この夜の普遍 眠れないからひざを貸してほしいというと彼はとてもあきれた顔をしたが、断ることをしなかった。なのでそれをいいことにひざに頭をのせる。細いように見える腿は頭をのせてみるとしっかり筋肉がついていて硬かった。寝心地はあまりいいとは言えない。そんな私の表情を見て取ったのか彼は面白くないような顔をしてみせた。まさか文句があるのか?というような表情にもちろんありませんとごまかすように手を振る。
くっつけるようにした顔の近くにおいたてのひらで、そっと腿に触れてみる。考えてみればこんな風に触れるのは初めてだ。改めて確かめてみても彼の肉体は普通の人間のそれと変わらない。普通の人間の、―――男性の、ものだ。触れると嫌でも性差が分かる。

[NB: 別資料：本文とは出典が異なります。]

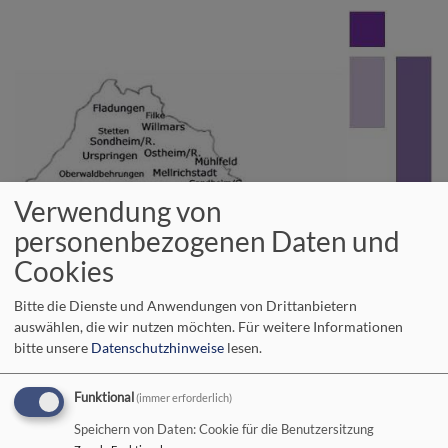
Direkt
zum
Inhalt
Verwendung von
personenbezogenen Daten und
Cookies
Bitte die Dienste und Anwendungen von Drittanbietern
auswählen, die wir nutzen möchten.
Für weitere Informationen
bitte unsere
Datenschutzhinweise
lesen.
Wir im Evangelisch-Lutherischen
Funktional
(immer erforderlich)
Dekanatsbezirk Bad Neustadt an der
Speichern von Daten: Cookie für die Benutzersitzung
Saale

そんな風にぼんやりとしているとてのひらが降ってきた。褐色の肌をした、細くて長い指が私の目元を撫でる。
「隈ができていますね」
「うーん。最近眠りが浅くて」
「何か思うことでも?」
「何かあるわけじゃないんだ。自分でもよくわからなくて」
何かがあるわけじゃない。
今日だっては何か大きなことが起こるというわけでもなくいたって普通といってよかった。『平和』だったと言っても差支えないぐらいに。
それでもベッドに入っても眠れないのだった。運よく眠れても朝がくるまでに数度目が覚める。ただこうなることは今までにも数回ほどあって、いつの間にか治っているのだった。時々訪れる発作のようだ。差支えがないので放っておいていた。

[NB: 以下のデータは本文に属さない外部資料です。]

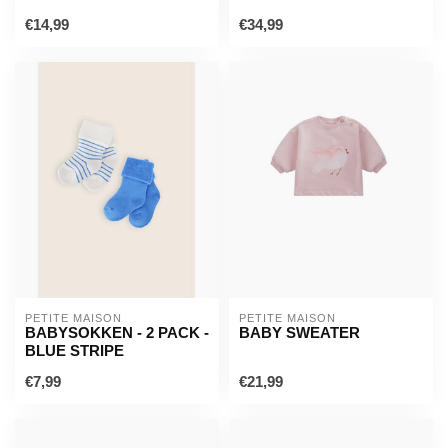
€14,99
€34,99
PETITE MAISON
PETITE MAISON
BABYSOKKEN - 2 PACK -
BABY SWEATER
BLUE STRIPE
€7,99
€21,99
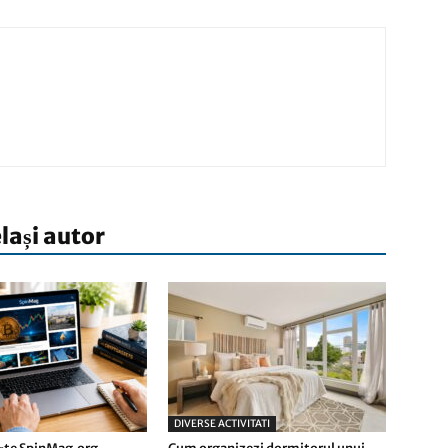
elași autor
DIVERSE ACTIVITATI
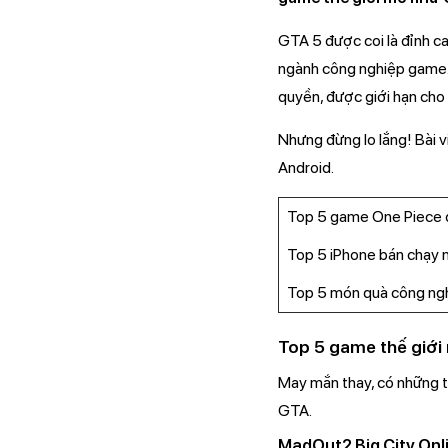
GTA 5 được coi là đỉnh ca
ngành công nghiệp game.
quyền, được giới hạn cho
Nhưng đừng lo lắng! Bài 
Android.
Top 5 game One Piece đ
Top 5 iPhone bán chạy n
Top 5 món quà công ng
Top 5 game thế giới
May mắn thay, có những t
GTA.
MadOut2 Big City Onl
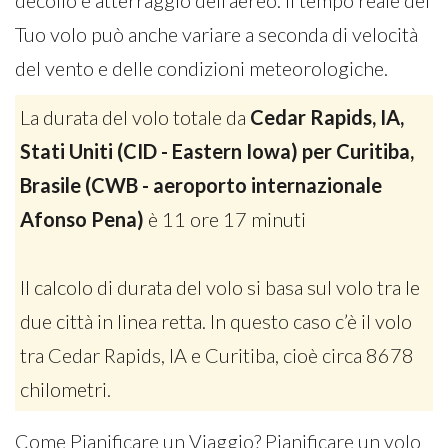
decollo e atterraggio dell’aereo. Il tempo reale del
Tuo volo può anche variare a seconda di velocità
del vento e delle condizioni meteorologiche.
La durata del volo totale da
Cedar Rapids, IA,
Stati Uniti (CID - Eastern Iowa) per Curitiba,
Brasile (CWB - aeroporto internazionale
Afonso Pena)
è 11 ore 17 minuti
Il calcolo di durata del volo si basa sul volo tra le
due città in linea retta. In questo caso c’è il volo
tra Cedar Rapids, IA e Curitiba, cioè circa 8678
chilometri.
Come Pianificare un Viaggio? Pianificare un volo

だから今日だって本当は平気だった、ひとりでも。それをどうしてか彼と夜を過ごすことになるとはなんだか不思議な心地である。
「不安なのかな」
放った言葉は空中に浮く。自分で言った言葉だというのに、しっくり来ない。それは違うと言いきれるわけでもないのだが。

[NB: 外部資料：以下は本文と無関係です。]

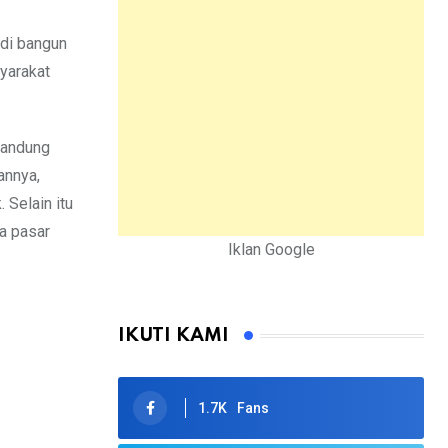
di bangun
syarakat
Bandung
annya,
 Selain itu
a pasar
Iklan Google
IKUTI KAMI
1.7K
Fans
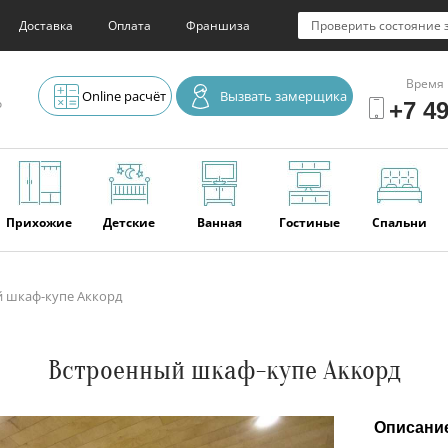
Доставка
Оплата
Франшиза
Проверить состояние 
Время 
Online расчёт
Вызвать замерщика
о
+7 49
Прихожие
Детские
Ванная
Гостиные
Спальни
 шкаф-купе Аккорд
Элитная
Серванты и
Офис
Наши
Отзывы
мебель
буфеты
последние
работы
Встроенный шкаф-купе Аккорд
Описани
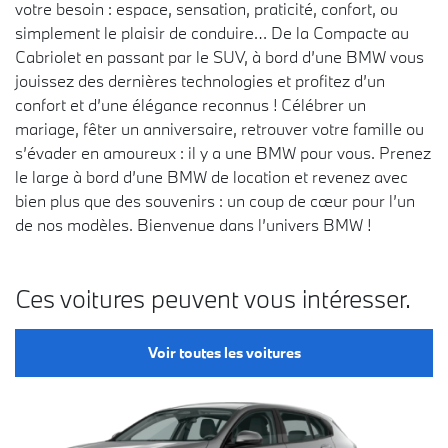
votre besoin : espace, sensation, praticité, confort, ou
simplement le plaisir de conduire… De la Compacte au
Cabriolet en passant par le SUV, à bord d’une BMW vous
jouissez des dernières technologies et profitez d’un
confort et d’une élégance reconnus ! Célébrer un
mariage, fêter un anniversaire, retrouver votre famille ou
s’évader en amoureux : il y a une BMW pour vous. Prenez
le large à bord d’une BMW de location et revenez avec
bien plus que des souvenirs : un coup de cœur pour l’un
de nos modèles. Bienvenue dans l’univers BMW !
Ces voitures peuvent vous intéresser.
Voir toutes les voitures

手持無沙汰だったのか、彼の指が私の髪を梳く。耳にゆびさきがかすかに触れた。細いと感じた指先はそれでもやはり男性のもので女性が持つあのやわらかさを決して持ち合わせてはいないのだった。
彼を見上げる。逆光になったさきで彼の表情は良く見えない。
「なにを不安に思うことがあるのですか、マスター」
ささやくようなその声音は蠱惑的に響いた。そうしてアルジュナは耳にくちびるを寄せる。人を惹きつけるためにあるようなその嫋やかな声で言うのだ。
「このアルジュナが貴方の傍にいるというのに、恐れるものなどないでしょう?」
その言葉はいつもの彼そのものであったが、私を労わるような色が確かに混じっていた。あまり彼には似つかない気づかいが感じ取れて、私は素直にそれを肯定した。それを当然というように頷くアルジュナを見ていると、少し笑えて来る。アルジュナのその行為に対してではなく、それを救いのようにも感じ、抱いた安心感から来る笑いだ。
確かにある彼のぬくもりを感じているとあの漠然とした足元がぐらつくような感覚が薄れていくような気がした。少なくとも今は、何も考えずに眠れるような気がした。